**PROMPT:** A word-for-word copy of the lines from the one holding "it has gained" through the final line of the records below is the only output asked for.

**SOURCE MATERIAL:**
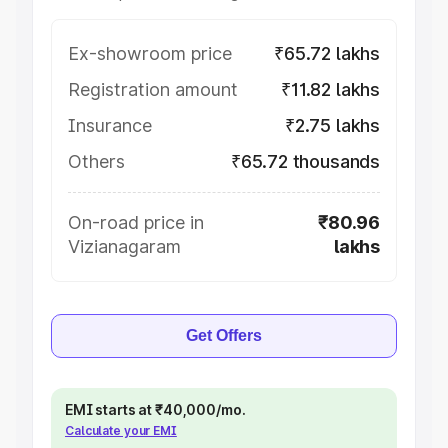
Ex-showroom price
₹65.72 lakhs
Registration amount
₹11.82 lakhs
Insurance
₹2.75 lakhs
Others
₹65.72 thousands
On-road price in
₹80.96
Vizianagaram
lakhs
Get Offers
EMI starts at ₹40,000/mo.
Calculate your EMI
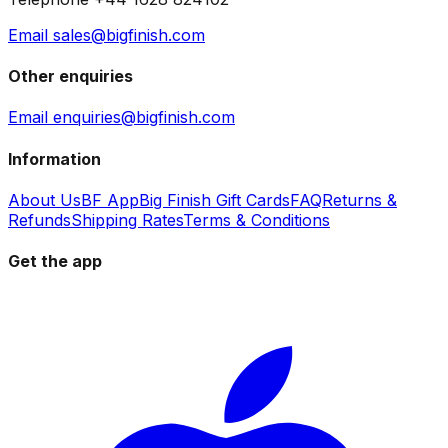
Email sales@bigfinish.com
Other enquiries
Email enquiries@bigfinish.com
Information
About Us
BF App
Big Finish Gift Cards
FAQ
Returns &
Refunds
Shipping Rates
Terms & Conditions
Get the app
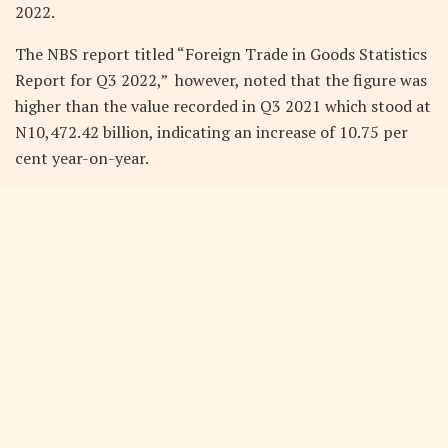
2022.
The NBS report titled “Foreign Trade in Goods Statistics
Report for Q3 2022,” however, noted that the figure was
higher than the value recorded in Q3 2021 which stood at
N10,472.42 billion, indicating an increase of 10.75 per
cent year-on-year.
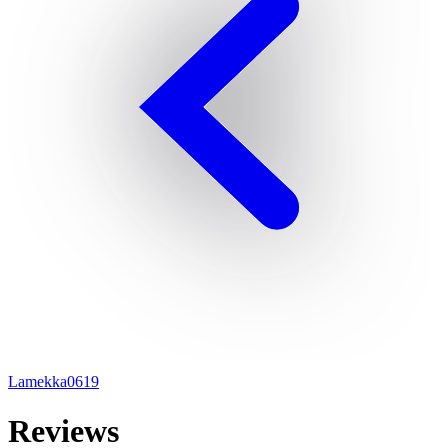
Lamekka0619
Reviews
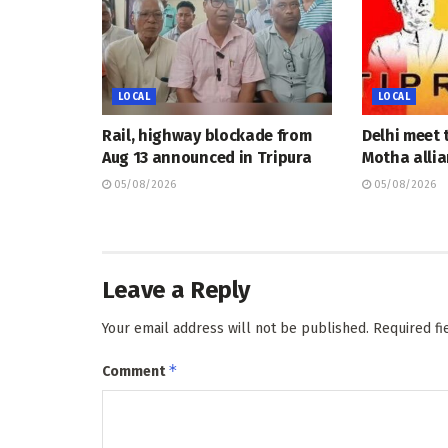
LOCAL
LOCAL
Rail, highway blockade from
Delhi meet 
Aug 13 announced in Tripura
Motha allia
05/08/2026
05/08/2026
Leave a Reply
Your email address will not be published.
Required f
*
Comment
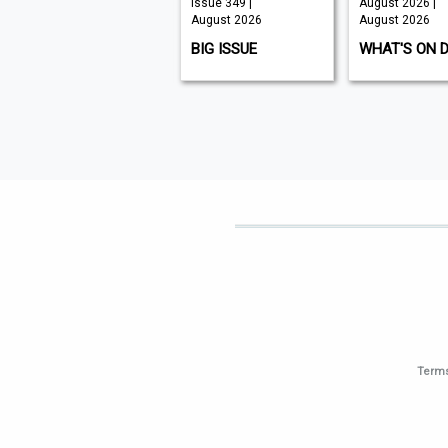
Issue 210 |
Issue 349 |
August 2026 |
August 2026
August 2026
August 2026
K9 MAGAZINE
BIG ISSUE
WHAT'S ON 
Terms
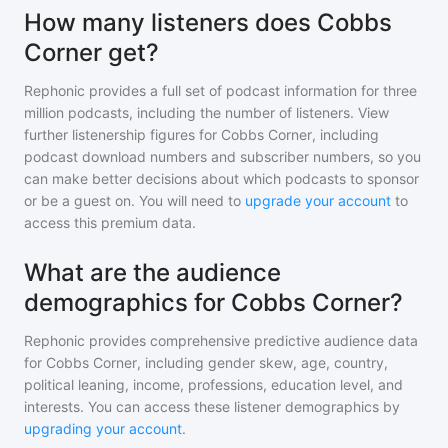
How many listeners does Cobbs
Corner get?
Rephonic provides a full set of podcast information for
three
million
podcasts, including the number of listeners. View
further listenership figures for
Cobbs Corner
, including
podcast download numbers and subscriber numbers, so you
can make better decisions about which podcasts to sponsor
or be a guest on. You will need to
upgrade your account
to
access this premium data.
What are the audience
demographics for Cobbs Corner?
Rephonic provides comprehensive predictive audience data
for
Cobbs Corner
, including gender skew, age, country,
political leaning, income, professions, education level, and
interests. You can access these listener demographics by
upgrading your account
.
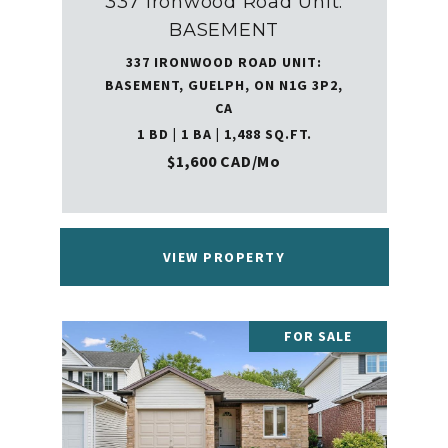
337 Ironwood Road Unit:
BASEMENT
337 IRONWOOD ROAD UNIT:
BASEMENT, GUELPH, ON N1G 3P2,
CA
1 BD | 1 BA | 1,488 SQ.FT.
$1,600 CAD/mo
VIEW PROPERTY
FOR SALE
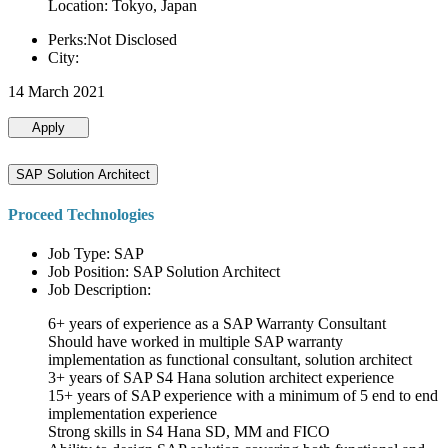
Location: Tokyo, Japan
Perks:Not Disclosed
City:
14 March 2021
Apply
SAP Solution Architect
Proceed Technologies
Job Type: SAP
Job Position: SAP Solution Architect
Job Description:
6+ years of experience as a SAP Warranty Consultant
Should have worked in multiple SAP warranty
implementation as functional consultant, solution architect
3+ years of SAP S4 Hana solution architect experience
15+ years of SAP experience with a minimum of 5 end to end
implementation experience
Strong skills in S4 Hana SD, MM and FICO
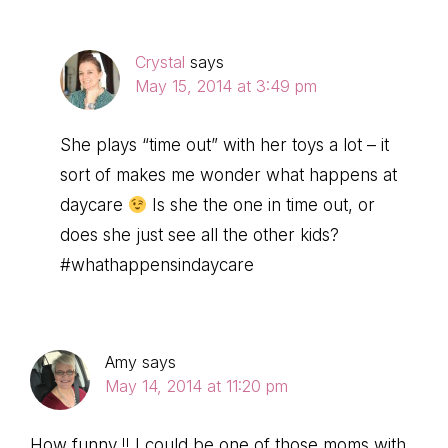
Crystal
says
May 15, 2014 at 3:49 pm
She plays “time out” with her toys a lot – it
sort of makes me wonder what happens at
daycare
Is she the one in time out, or
does she just see all the other kids?
#whathappensindaycare
Amy
says
May 14, 2014 at 11:20 pm
How funny !! I could be one of those moms with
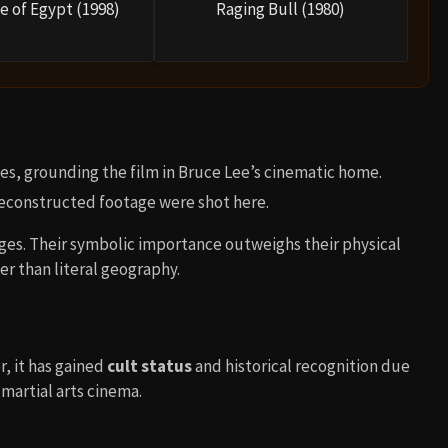
e of Egypt (1998)
Raging Bull (1980)
nes, grounding the film in Bruce Lee’s cinematic home.
econstructed footage were shot here.
ages. Their symbolic importance outweighs their physical
er than literal geography.
, it has gained
cult status
and historical recognition due
 martial arts cinema.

**ANSWER:**
, it has gained
cult status
and historical recognition due
 martial arts cinema.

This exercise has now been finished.